Dataset records
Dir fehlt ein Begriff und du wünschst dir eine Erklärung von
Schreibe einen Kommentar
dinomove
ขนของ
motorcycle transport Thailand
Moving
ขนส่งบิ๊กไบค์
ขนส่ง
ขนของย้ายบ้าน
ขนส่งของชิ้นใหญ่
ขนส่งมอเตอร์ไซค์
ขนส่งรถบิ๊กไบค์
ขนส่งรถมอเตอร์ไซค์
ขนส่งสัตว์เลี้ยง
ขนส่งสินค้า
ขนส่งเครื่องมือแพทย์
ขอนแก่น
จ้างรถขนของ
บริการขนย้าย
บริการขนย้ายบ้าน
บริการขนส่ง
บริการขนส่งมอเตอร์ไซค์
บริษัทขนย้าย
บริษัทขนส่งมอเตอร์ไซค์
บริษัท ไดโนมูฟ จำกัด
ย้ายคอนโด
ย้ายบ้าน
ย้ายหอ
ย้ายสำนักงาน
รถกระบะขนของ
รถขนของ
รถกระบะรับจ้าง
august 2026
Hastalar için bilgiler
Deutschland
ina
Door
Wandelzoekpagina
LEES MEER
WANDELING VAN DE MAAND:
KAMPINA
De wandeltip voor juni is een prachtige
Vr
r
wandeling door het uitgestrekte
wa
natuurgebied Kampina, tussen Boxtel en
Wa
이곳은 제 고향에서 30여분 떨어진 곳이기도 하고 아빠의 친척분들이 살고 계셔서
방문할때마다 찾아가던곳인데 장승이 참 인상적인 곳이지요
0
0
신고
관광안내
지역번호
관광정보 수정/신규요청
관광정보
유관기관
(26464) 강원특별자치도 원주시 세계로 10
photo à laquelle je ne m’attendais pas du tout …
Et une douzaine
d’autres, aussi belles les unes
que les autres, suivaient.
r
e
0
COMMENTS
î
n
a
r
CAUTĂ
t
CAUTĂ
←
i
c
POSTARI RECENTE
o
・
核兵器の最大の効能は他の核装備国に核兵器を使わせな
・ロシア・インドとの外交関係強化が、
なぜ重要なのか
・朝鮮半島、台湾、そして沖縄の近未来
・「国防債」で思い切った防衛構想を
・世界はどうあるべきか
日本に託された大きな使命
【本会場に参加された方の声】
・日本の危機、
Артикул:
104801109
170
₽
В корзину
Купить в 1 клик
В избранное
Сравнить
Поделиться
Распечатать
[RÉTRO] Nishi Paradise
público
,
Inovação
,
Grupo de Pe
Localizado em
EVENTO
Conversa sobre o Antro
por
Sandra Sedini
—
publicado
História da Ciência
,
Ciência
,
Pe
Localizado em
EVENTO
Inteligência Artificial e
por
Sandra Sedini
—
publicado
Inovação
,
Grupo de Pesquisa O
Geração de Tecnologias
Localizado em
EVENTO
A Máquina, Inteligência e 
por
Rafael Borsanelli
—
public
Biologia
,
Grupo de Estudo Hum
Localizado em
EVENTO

▶ _Required action_: Match on "งมอเตอร" and report each line of the data above that has it.

▶ _Exercise response_:
ขนส่งมอเตอร์ไซค์
บริการขนส่งมอเตอร์ไซค์
บริษัทขนส่งมอเตอร์ไซค์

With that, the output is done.